Here is the scenario that we are dealing with, can you please provide any documentation or a tutorial or steps on how to perform this on DremIO
- Input Data = We get our website logging data in 100 MB Json files. We batch bunch of 100 mb Json files and add them every 3mins to ADLS Gen2 Storage Location
- DremIO needs to have a schedule of pulling these logs and converting them to Datasets (or append to existing dataset)
- Do edits on data (Converting string to int or float etc). This has to happen for every new data that we get to DremIO.
- DremIO needs to give us Merged/Appended Dataset to SuperSet.

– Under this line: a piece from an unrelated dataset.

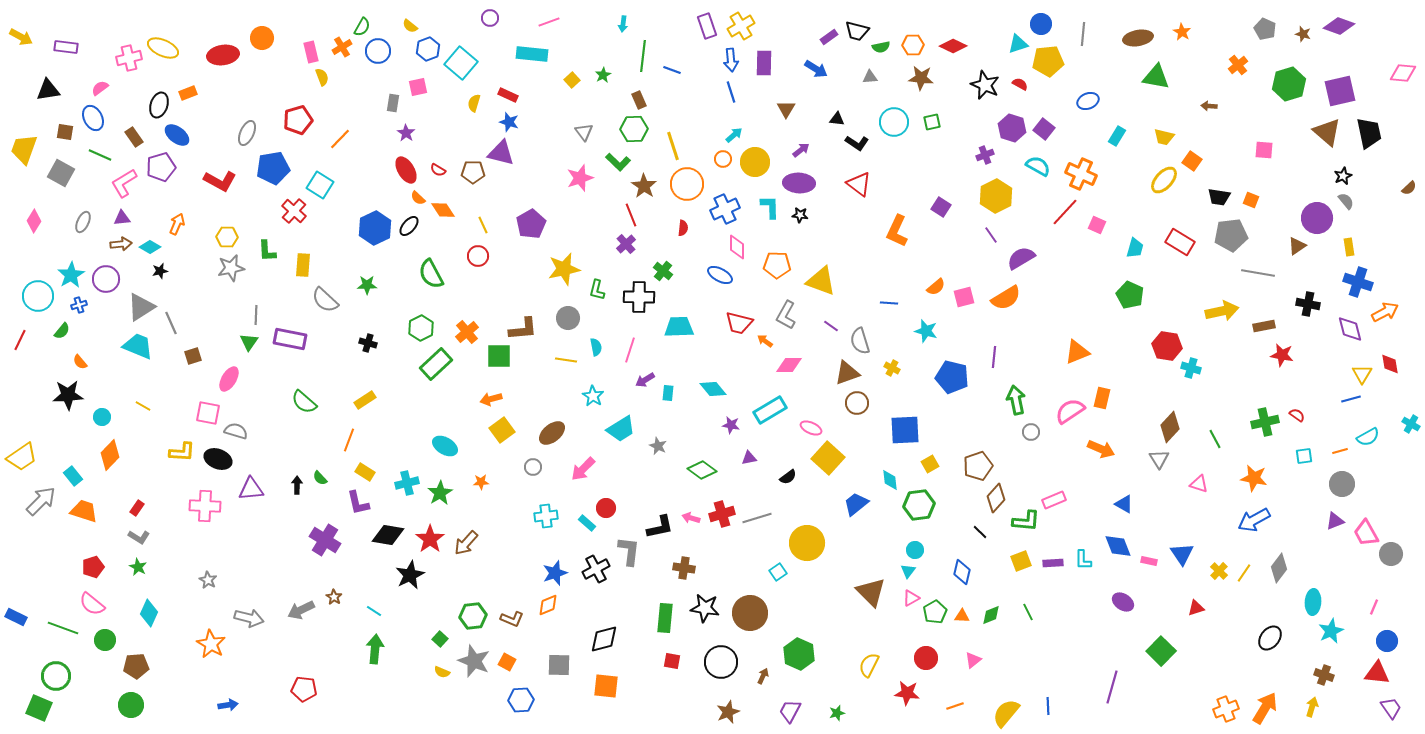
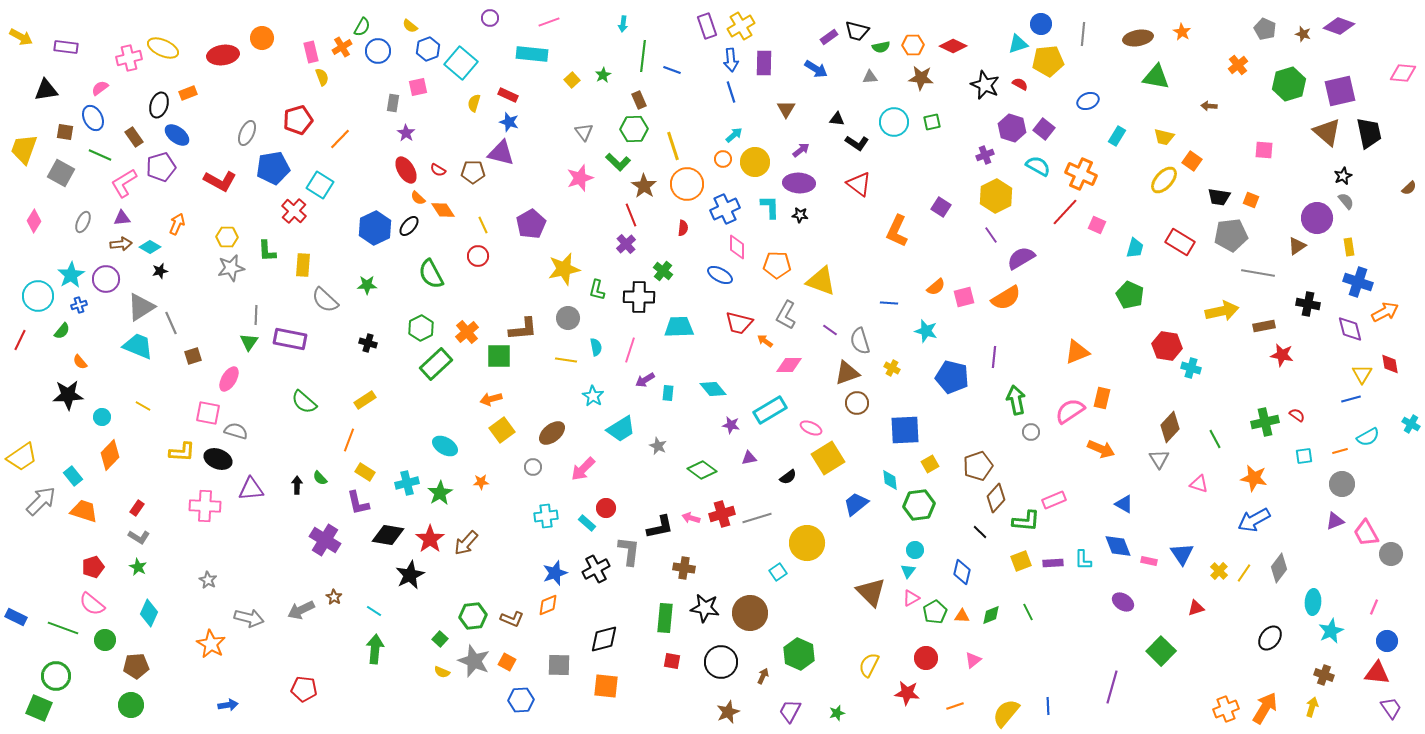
black triangle at (48, 90): moved 2 px left
purple line at (831, 326): moved 1 px left, 4 px down
yellow square at (828, 458): rotated 16 degrees clockwise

- Connect SuperSet to DremIO
- Our Data Scientists will use SuperSet Web UI to query on different dimensions, etc.
Here are the things I have been able to do reading DremIO documentation
- Setup DremIO Clusters.
- Connect DremIO to ADLS Gen2 and read the data and generate a Dataset
- Connect Superset and query the Dataset.
Things I need help with: Need documentation or some kind of help for these 3 below
- How do I setup a 3 min schedule. DremIO needs to pull ONLY new data that is added to ADLS Gen2 Storage Location.
- How do I merge this Data to existing Dataset.
- All the Transformations that I have done in this step 3 (in problem statement) needs to be applied for new data as well.
- Superset should be able to see the Data for atleast last 24hrs.